Dr Bullock reports that among the 87 efficacy evaluable patients, 18% had a confirmed objective response which translated into a 12 month overall survival estimate of 62% in the total population.

I presented results on the expanded phase I trial of botensilimab and balstilimab in metastatic pretreated microsatellite stable colorectal cancer. Botensilimab is a novel multifunctional anti-CTLA-4 and balstilimab is an anti-PD-1 antibody. 

What did you do?

This was an expansion cohort of a phase I trial so in total 101 microsatellite stable colorectal cancer patients were enrolled in this study. 87 patients had received at least one of their on-study imaging assessments and were evaluable for the efficacy outcomes.

What were the findings?

Among the 87 efficacy evaluable patients, 18% had confirmed objective responses. This translated into a 12-month overall survival estimate of 62% in the total population. We also distinguished between patients who did and did not have active liver metastases as a predictive biomarker. Patients without active liver metastases were those defined as never having had liver metastases or those who had had a prior history of liver metastases but they had been effectively resected or ablated. Among that population the objective response rate was 23% and the disease control rate 80%.

Median overall survival among the entire population was 20.9 months. That was comparable in the overall population as well as the efficacy evaluable population. Again, in those who did not have active liver metastases the follow-up was still ongoing in the majority of patients, but the 12-month survival estimate was 74%. 

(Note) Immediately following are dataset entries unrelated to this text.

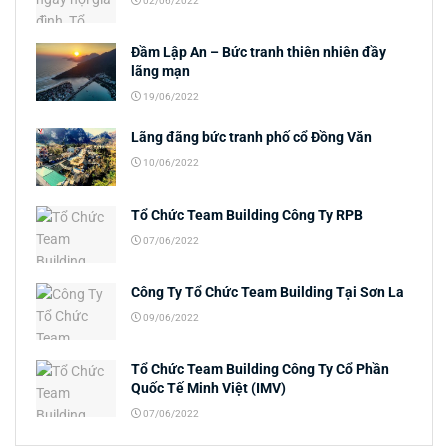
02/06/2022
Đầm Lập An – Bức tranh thiên nhiên đầy
lãng mạn
19/06/2022
Lãng đãng bức tranh phố cổ Đồng Văn
10/06/2022
Tổ Chức Team Building Công Ty RPB
07/06/2022
Công Ty Tổ Chức Team Building Tại Sơn La
09/06/2022
Tổ Chức Team Building Công Ty Cổ Phần
Quốc Tế Minh Việt (IMV)
07/06/2022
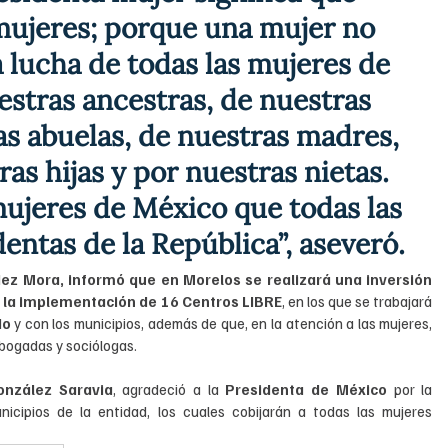
mujeres; porque una mujer no 
la lucha de todas las mujeres de 
estras ancestras, de nuestras 
as abuelas, de nuestras madres, 
as hijas y por nuestras nietas. 
ujeres de México que todas las 
ntas de la República”, aseveró.
dez Mora, informó que en Morelos se realizará una inversión 
 la implementación de 16 Centros LIBRE
, en los que se trabajará 
do
 y con los municipios, además de que, en la atención a las mujeres, 
abogadas y sociólogas.
onzález Saravia
, agradeció a la
 Presidenta de México
 por la 
icipios de la entidad, los cuales cobijarán a todas las mujeres 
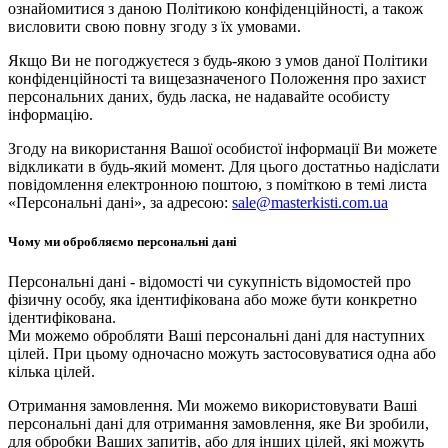
ознайомитися з даною Політикою конфіденційності, а також
висловити свою повну згоду з їх умовами.
Якщо Ви не погоджуєтеся з будь-якою з умов даної Політики
конфіденційності та вищезазначеного Положення про захист
персональних даних, будь ласка, не надавайте особисту
інформацію.
Згоду на використання Вашої особистої інформації Ви можете
відкликати в будь-який момент. Для цього достатньо надіслати
повідомлення електронною поштою, з поміткою в темі листа
«Персональні дані», за адресою:
sale@masterkisti.com.ua
Чому ми обробляємо персональні дані
Персональні дані - відомості чи сукупність відомостей про
фізичну особу, яка ідентифікована або може бути конкретно
ідентифікована.
Ми можемо обробляти Ваші персональні дані для наступних
цілей. При цьому одночасно можуть застосовуватися одна або
кілька цілей.
Отримання замовлення. Ми можемо використовувати Ваші
персональні дані для отримання замовлення, яке Ви зробили,
для обробки Ваших запитів, або для інших цілей, які можуть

What adverse events did you see?

The majority of the adverse events were grade 1 and 2; there were no treatment-related deaths and no new safety signals compared to when these agents have been evaluated in other disease cohorts and in prior presentations. The main toxicity that we have seen is immune mediated diarrhoea and colitis. That was the most common and it occurred in 40% of subjects. Among those, 16% experienced a grade 3 and 1% a grade 4. Importantly, this toxicity was reversible and we are learning more that with early intervention we are able to reverse the immune-mediated diarrhoea and colitis. 

Also, different from what we’ve seen with other immune therapies, there was little visceral toxicity outside of the GI tract. 

What are the implications and what’s next?

We found these results really encouraging in that we are seeing activity in cold or immune oncology refractory tumours. Botensilimab is the first immune therapy agent that has shown a signal of activity in microsatellite stable, or what were thought to be cold, immune-refractory colorectal cancer. Patients continue to experience response and durable responses and we are seeing incremental survival benefits compared to what we have seen with historical data of other targeted and cytotoxic agents that are approved in this population.

Moving forward, a randomised global phase II trial is currently enrolling patients with refractory microsatellite stable colorectal cancer who do not have active liver metastases. We are excited to see what comes of that study and those results.

For patients with refractory microsatellite stable colorectal cancer, standard of care options really offer very modest benefit and clearly new therapies are needed. We are encouraged by the early phase results of this immune therapy combination in this population. 

Lastly, I just want to thank the patients and their families and support networks who participated in this trial and supporting this effort.